(Material supplied Opens)

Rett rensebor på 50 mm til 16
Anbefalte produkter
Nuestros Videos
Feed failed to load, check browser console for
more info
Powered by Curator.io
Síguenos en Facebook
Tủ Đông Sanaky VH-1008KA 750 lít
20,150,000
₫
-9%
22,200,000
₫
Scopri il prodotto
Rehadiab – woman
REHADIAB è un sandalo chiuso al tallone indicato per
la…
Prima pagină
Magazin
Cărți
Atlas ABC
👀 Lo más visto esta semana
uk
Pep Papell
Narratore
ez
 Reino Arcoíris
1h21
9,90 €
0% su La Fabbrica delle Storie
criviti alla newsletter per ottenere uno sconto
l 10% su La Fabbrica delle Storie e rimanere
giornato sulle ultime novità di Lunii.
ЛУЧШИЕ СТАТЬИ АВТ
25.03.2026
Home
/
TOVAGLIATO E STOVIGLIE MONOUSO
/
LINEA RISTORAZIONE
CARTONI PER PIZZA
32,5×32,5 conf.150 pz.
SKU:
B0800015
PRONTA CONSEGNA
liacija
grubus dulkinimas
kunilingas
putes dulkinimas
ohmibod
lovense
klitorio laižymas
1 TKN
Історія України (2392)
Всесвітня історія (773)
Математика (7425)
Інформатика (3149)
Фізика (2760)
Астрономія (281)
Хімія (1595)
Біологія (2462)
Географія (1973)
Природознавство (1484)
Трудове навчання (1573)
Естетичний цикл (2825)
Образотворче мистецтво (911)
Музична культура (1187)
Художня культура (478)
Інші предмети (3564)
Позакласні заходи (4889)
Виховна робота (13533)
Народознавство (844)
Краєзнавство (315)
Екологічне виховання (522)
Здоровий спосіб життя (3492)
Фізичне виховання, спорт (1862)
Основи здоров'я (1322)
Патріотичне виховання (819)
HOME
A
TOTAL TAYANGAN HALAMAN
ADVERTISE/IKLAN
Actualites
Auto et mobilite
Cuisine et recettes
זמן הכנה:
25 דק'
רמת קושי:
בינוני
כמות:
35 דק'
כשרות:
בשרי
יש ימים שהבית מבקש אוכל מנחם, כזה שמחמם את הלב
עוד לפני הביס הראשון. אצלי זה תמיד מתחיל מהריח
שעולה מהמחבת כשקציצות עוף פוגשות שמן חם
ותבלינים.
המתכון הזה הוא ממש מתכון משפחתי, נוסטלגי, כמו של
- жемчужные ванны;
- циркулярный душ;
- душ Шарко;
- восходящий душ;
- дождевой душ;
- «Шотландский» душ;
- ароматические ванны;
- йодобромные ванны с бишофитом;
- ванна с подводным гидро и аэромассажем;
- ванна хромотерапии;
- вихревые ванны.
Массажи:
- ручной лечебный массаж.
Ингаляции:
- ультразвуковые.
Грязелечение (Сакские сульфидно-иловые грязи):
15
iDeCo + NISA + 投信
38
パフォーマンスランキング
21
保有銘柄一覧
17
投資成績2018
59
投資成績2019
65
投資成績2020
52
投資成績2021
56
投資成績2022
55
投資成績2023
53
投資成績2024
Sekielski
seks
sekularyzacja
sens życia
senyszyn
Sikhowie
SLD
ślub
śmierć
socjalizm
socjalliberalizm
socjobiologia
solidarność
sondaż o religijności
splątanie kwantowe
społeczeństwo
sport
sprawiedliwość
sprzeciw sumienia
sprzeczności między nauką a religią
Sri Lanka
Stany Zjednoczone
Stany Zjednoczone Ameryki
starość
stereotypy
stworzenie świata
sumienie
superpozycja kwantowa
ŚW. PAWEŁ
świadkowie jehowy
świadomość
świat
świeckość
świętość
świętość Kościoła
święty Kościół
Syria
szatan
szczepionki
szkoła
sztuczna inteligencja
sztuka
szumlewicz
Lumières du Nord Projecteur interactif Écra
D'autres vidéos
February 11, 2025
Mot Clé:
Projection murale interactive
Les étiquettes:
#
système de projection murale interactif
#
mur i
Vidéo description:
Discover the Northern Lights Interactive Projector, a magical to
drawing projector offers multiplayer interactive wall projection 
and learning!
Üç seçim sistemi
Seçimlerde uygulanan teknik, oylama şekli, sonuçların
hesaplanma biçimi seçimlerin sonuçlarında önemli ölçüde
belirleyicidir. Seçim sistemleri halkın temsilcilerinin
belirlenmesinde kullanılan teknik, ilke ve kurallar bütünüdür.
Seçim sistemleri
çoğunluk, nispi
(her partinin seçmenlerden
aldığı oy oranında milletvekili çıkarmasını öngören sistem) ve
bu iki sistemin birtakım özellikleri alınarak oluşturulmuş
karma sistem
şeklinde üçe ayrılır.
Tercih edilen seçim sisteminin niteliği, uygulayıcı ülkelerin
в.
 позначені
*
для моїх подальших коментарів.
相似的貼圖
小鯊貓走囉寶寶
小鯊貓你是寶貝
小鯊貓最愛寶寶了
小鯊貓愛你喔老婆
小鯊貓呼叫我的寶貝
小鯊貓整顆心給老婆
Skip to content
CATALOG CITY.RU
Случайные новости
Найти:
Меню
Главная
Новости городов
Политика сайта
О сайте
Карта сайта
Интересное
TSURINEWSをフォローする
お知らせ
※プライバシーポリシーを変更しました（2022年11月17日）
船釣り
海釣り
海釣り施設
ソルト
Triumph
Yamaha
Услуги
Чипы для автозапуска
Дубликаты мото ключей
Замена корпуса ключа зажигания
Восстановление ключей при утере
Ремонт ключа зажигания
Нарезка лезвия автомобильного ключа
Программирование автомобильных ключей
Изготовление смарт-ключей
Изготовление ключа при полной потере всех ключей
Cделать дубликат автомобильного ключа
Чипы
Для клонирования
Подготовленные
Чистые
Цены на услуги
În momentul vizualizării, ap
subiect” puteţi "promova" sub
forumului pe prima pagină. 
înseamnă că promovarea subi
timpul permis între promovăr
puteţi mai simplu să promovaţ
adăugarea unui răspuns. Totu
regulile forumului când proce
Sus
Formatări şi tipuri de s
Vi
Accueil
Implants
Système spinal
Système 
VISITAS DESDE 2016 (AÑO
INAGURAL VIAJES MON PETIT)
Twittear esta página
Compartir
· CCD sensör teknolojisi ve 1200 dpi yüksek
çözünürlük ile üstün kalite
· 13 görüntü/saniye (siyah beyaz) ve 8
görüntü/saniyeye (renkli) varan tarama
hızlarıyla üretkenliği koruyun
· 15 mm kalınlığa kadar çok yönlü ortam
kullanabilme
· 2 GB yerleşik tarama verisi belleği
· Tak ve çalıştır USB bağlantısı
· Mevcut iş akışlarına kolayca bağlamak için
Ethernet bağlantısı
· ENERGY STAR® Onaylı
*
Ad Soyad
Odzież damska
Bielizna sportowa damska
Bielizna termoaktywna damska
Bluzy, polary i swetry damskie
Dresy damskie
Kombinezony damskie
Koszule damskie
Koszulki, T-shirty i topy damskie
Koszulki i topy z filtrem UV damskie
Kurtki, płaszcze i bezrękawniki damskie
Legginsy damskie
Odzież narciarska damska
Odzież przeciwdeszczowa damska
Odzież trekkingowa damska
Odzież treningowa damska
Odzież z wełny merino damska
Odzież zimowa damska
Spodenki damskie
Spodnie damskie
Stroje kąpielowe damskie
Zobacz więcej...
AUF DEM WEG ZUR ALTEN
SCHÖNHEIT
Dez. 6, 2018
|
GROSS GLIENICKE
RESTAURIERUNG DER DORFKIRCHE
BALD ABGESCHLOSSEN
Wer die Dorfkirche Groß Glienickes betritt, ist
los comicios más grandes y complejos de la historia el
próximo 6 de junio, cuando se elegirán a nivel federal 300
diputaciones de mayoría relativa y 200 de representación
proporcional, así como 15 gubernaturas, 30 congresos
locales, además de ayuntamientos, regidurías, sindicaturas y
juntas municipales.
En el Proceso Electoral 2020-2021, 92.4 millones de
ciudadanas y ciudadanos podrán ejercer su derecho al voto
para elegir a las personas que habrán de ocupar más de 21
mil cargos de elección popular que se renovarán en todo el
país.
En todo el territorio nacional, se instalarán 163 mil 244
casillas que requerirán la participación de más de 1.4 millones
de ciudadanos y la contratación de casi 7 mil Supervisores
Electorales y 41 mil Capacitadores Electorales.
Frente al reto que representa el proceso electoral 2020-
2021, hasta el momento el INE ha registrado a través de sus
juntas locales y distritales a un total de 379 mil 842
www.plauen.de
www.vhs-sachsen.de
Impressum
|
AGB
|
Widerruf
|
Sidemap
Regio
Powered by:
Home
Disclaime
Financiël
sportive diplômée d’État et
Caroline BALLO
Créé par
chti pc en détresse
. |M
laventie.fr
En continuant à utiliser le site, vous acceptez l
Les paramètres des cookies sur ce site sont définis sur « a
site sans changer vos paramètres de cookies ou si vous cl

(Material supplied Closes)

→ **Work to be completed**:
From the opening line of the data above, please print each line as written up to and including the line that contains "criviti alla newsletter", and nothing more.

→ **Response area**:
Rett rensebor på 50 mm til 16
Anbefalte produkter
Nuestros Videos
Feed failed to load, check browser console for
more info
Powered by Curator.io
Síguenos en Facebook
Tủ Đông Sanaky VH-1008KA 750 lít
20,150,000
₫
-9%
22,200,000
₫
Scopri il prodotto
Rehadiab – woman
REHADIAB è un sandalo chiuso al tallone indicato per
la…
Prima pagină
Magazin
Cărți
Atlas ABC
👀 Lo más visto esta semana
uk
Pep Papell
Narratore
ez
 Reino Arcoíris
1h21
9,90 €
0% su La Fabbrica delle Storie
criviti alla newsletter per ottenere uno sconto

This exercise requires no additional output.